Une étude systématique du corpus des ivoires d’Ougarit a porté sur les aspects techniques, en s’attachant pour la première fois, au matériau ivoire lui-même, de l’identification de l’espèce à sa mise en œuvre.

Défenses d’hippopotames et d’éléphants

L’ivoire provient des défenses (dents à croissance continue) d’espèces terrestres (mammouth, éléphant, hippopotame, sanglier etc.) et marines (cachalot, morse, narval, dugong etc.) La disposition des courbes de croissance varie d’une espèce à l’autre, permettant l’identification. À Ougarit, comme dans nombre de cultures de Méditerranée orientale à l’âge du Bronze, on observe un usage majoritaire de l’ivoire d’hippopotame, l’animal vivant jusqu’à la fin de l’antiquité dans les deltas marécageux des rivières du littoral syro-palestinien, et en Égypte. L’ivoire d’éléphant, animal dont la présence dans la  vallée de l’Oronte est documentée par les textes, était préféré pour les pièces de grande dimension ou destinées à une clientèle privilégiée.

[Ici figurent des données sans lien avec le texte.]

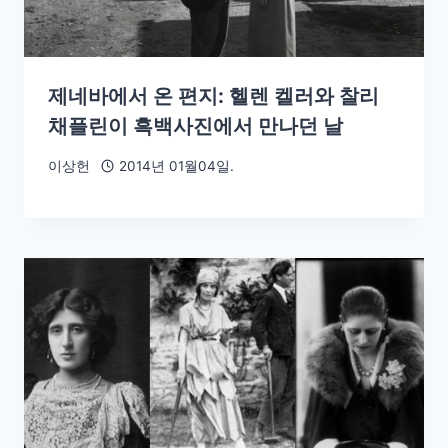
제네바에서 온 편지: 헬렌 켈러와 찰리
채플린이 흑백사진에서 만나던 날
이상헌
2014년 01월04일.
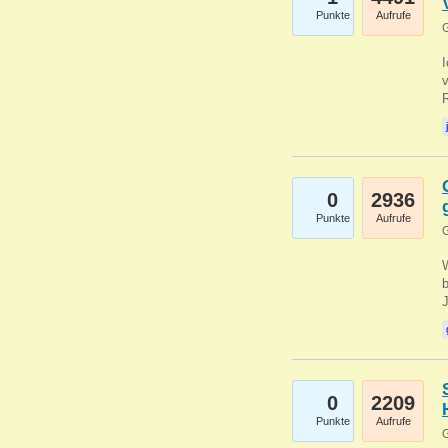
Punkte
Aufrufe
G
0
2936
Punkte
Aufrufe
G
b
0
2209
Punkte
Aufrufe
G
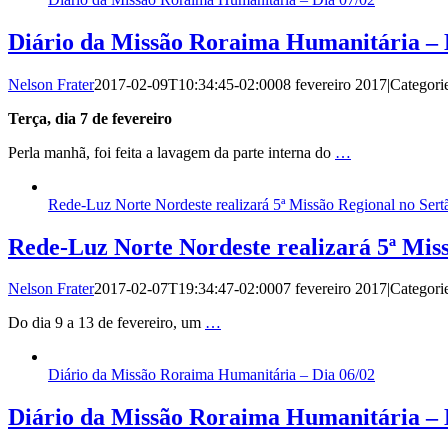
Diário da Missão Roraima Humanitária – 
Nelson Frater
2017-02-09T10:34:45-02:00
08 fevereiro 2017
|
Categori
Terça, dia 7 de fevereiro
Perla manhã, foi feita a lavagem da parte interna do
…
Rede-Luz Norte Nordeste realizará 5ª Missão Regional no Sert
Rede-Luz Norte Nordeste realizará 5ª Mis
Nelson Frater
2017-02-07T19:34:47-02:00
07 fevereiro 2017
|
Categori
Do dia 9 a 13 de fevereiro, um
…
Diário da Missão Roraima Humanitária – Dia 06/02
Diário da Missão Roraima Humanitária –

L’identification a été pratiquée par observation à la loupe binoculaire avec un grossissement d’environ 3 à 5 fois sous forte lumière, le soleil de préférence. L’examen en UV sert pour repérer les restaurations.

Les défenses de l’éléphant sont ses premières incisives supérieures. L’observation des courbes de croissance sur l’objet fini permet de le replacer dans la défense pour mieux en comprendre le processus de mise en œuvre. La partie pleine de la défense se prête au débitage en planches (parois de coffrets, couvercles en disque) et à la sculpture en ronde bosse. La partie basse se prête au découpage de cylindres qui formeront des boîtes par l’adjonction de disques pour le fond et le couvercle (découpés, eux, dans la partie pleine). Un cas extrême de l’utilisation de la partie basse est le cor (ou bouteille).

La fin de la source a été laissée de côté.